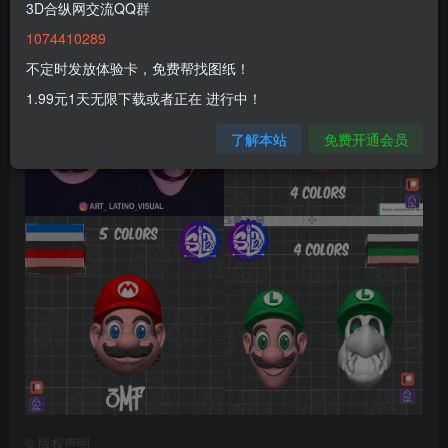
3D合纵网交流QQ群
1074410289
不定时发放体验卡，免费帮找图纸！
1.99元1天无限下载或者正在 进行中！
了解本站
免费开通会员
©
版权声明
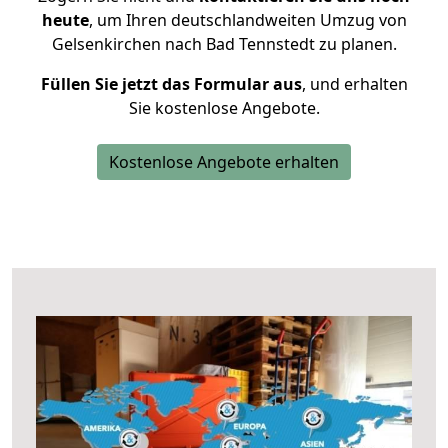
heute
, um Ihren deutschlandweiten Umzug von
Gelsenkirchen nach Bad Tennstedt zu planen.
Füllen Sie jetzt das Formular aus
, und erhalten
Sie kostenlose Angebote.
Kostenlose Angebote erhalten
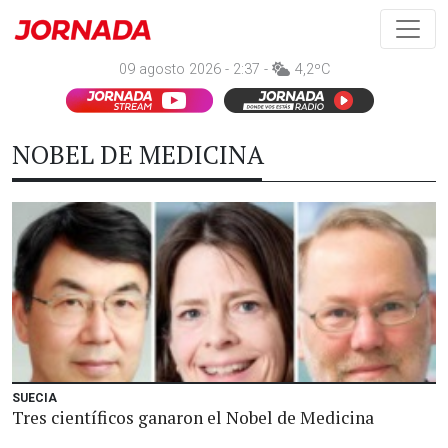
09 agosto 2026 - 2:37 -
4,2ºC
NOBEL DE MEDICINA
SUECIA
Tres científicos ganaron el Nobel de Medicina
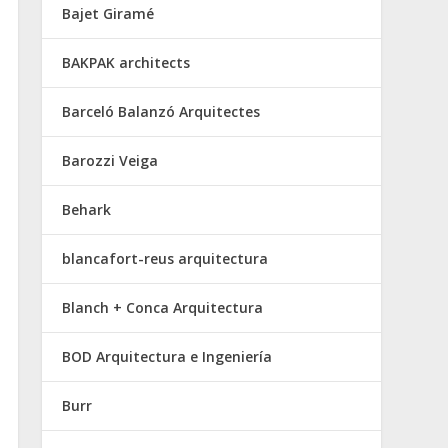
Bajet Giramé
BAKPAK architects
Barceló Balanzó Arquitectes
Barozzi Veiga
Behark
blancafort-reus arquitectura
Blanch + Conca Arquitectura
BOD Arquitectura e Ingeniería
Burr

■ ■ ■ ■ ■ ■ ■

**TASK INSTRUCTIONS**.
Show every line of the records above that contains the word "erhalten".

**RESULT OF THIS TASK**.
, und erhalten
Kostenlose Angebote erhalten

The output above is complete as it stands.